Paring Down the Boot Block Symbol Table

Rebol has historically had a file called %words.r, that points out words that the C code would like to be able to recognize quickly by ID numbers.

So if you want to write something like C code for PARSE that recognizes keywords, you might write something like:

switch (VAL_WORD_ID(word)) {
  case SYM_SOME:
      // code for implementing a some rule..
     break;

 case SYM_WHILE:
     // code for implementing a while rule...
    break;
}

etc. In C you can only switch() on integers, not pointers. So these SYM_XXX values have to be agreed upon by the C code and the symbol-loading subsystem.

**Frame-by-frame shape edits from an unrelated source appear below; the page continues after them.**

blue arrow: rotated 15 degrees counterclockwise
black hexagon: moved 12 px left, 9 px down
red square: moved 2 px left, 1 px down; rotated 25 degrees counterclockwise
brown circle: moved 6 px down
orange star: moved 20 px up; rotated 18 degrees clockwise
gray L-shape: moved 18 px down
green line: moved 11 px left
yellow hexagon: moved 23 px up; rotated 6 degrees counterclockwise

Some tricks depend on actual ordering of these symbols, or ranges of them. But most of the time, it doesn't really matter.

If something doesn't have a symbol ID, then you have to do slower creations and comparisons by string... or create your own instance of a symbol and then compare to that symbol by pointer.

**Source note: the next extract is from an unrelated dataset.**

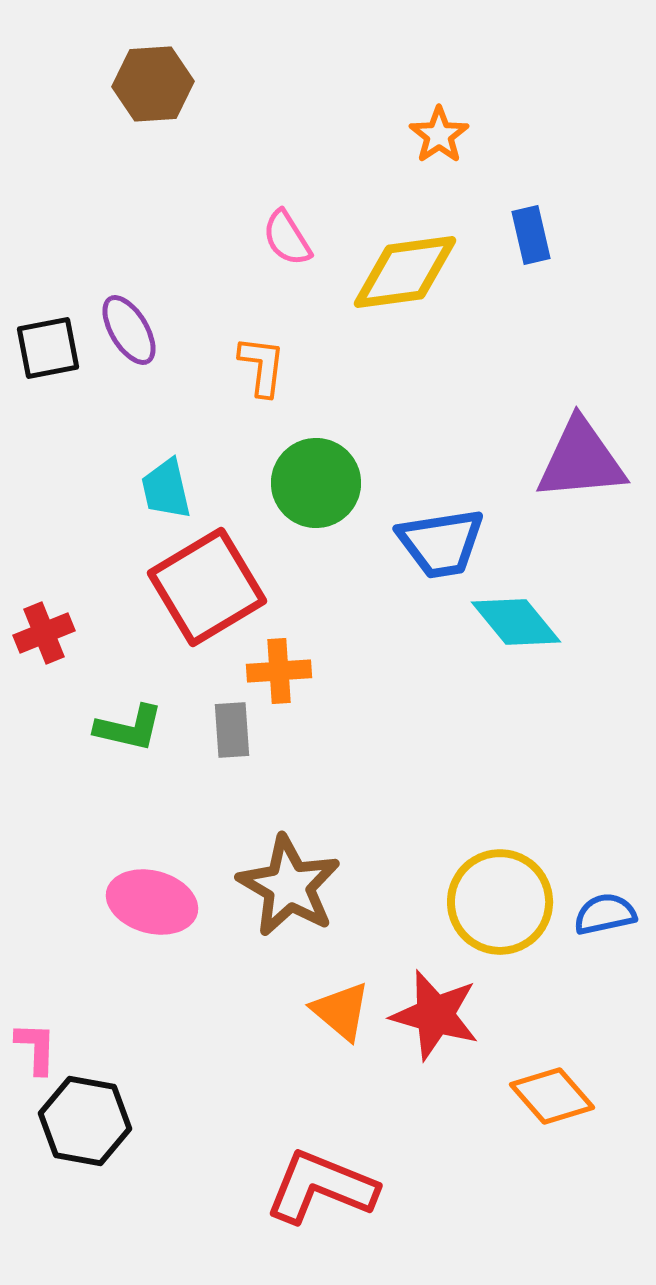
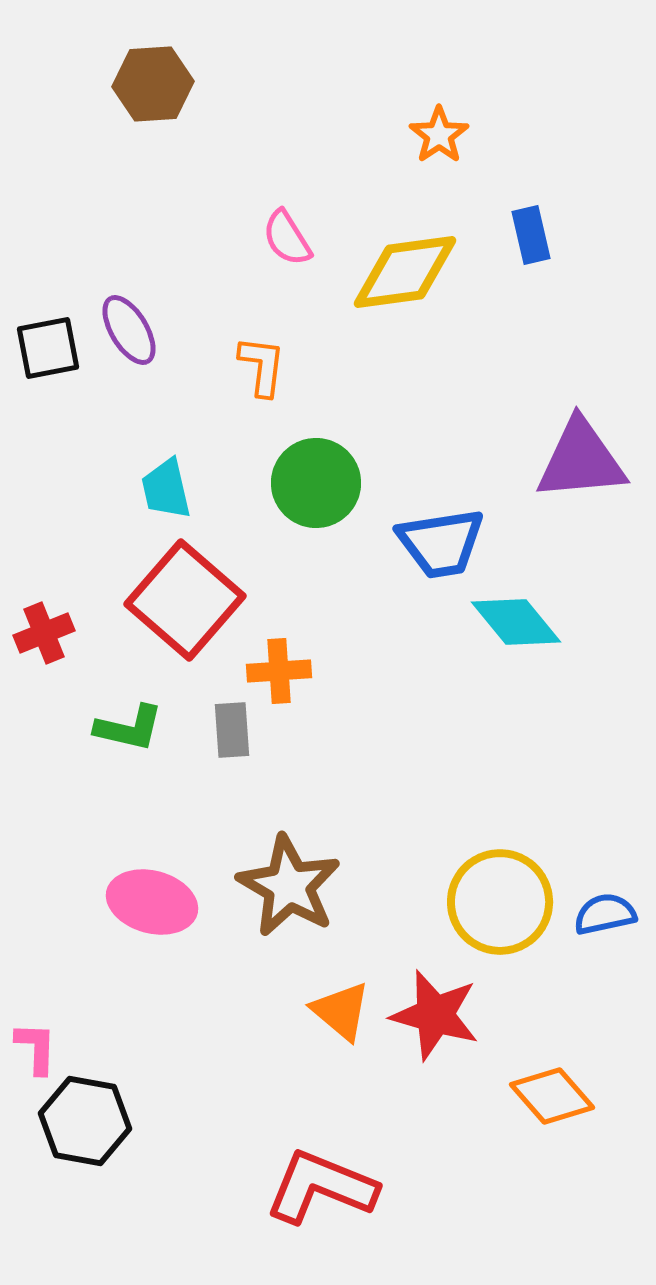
red square: moved 22 px left, 13 px down; rotated 18 degrees counterclockwise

Another Idea: Nix the Table And Trust Determinism

Right now the way the loading process goes, you have your list of words in %words.r and they count up. Let's imagine:

apple
banana
orange
...

So apple becomes SYM_APPLE = 1, banana becomes SYM_BANANA = 2, orange becomes SYM_ORANGE = 3, etc.

The beginning of the boot block has these words in a block, and then stuff using them

[
    [apple banana orange ...]
    [foo: func [] [eat 'apple] peel orange/banana ...]
    ...
]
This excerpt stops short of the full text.